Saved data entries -
-- -- --

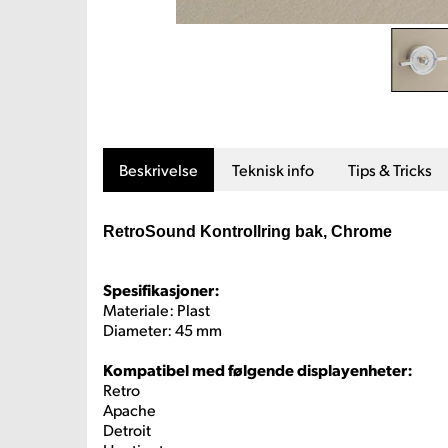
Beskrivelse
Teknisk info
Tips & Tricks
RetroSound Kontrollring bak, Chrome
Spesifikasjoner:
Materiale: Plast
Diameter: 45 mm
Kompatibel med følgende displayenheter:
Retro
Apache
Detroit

-- -- --

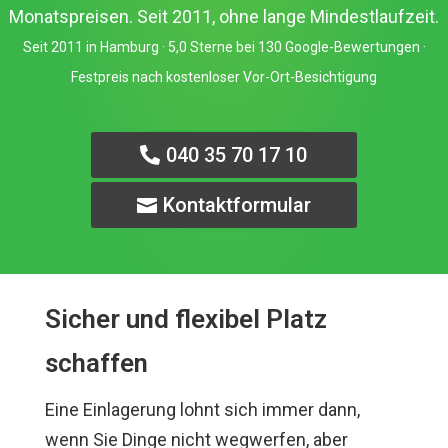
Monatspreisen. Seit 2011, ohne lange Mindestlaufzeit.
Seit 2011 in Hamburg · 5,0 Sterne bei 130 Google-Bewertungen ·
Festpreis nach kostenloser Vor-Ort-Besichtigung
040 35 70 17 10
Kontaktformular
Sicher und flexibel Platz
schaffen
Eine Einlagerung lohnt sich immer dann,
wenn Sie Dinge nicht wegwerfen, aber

-- -- --

Goal of the exercise -
Could you transcribe the entries above word for word, from the line with "040 35 70 17 10" down to the line with "wenn Sie Dinge nicht wegwerfen, aber", keeping both?

Final answer -
040 35 70 17 10
Kontaktformular
Sicher und flexibel Platz
schaffen
Eine Einlagerung lohnt sich immer dann,
wenn Sie Dinge nicht wegwerfen, aber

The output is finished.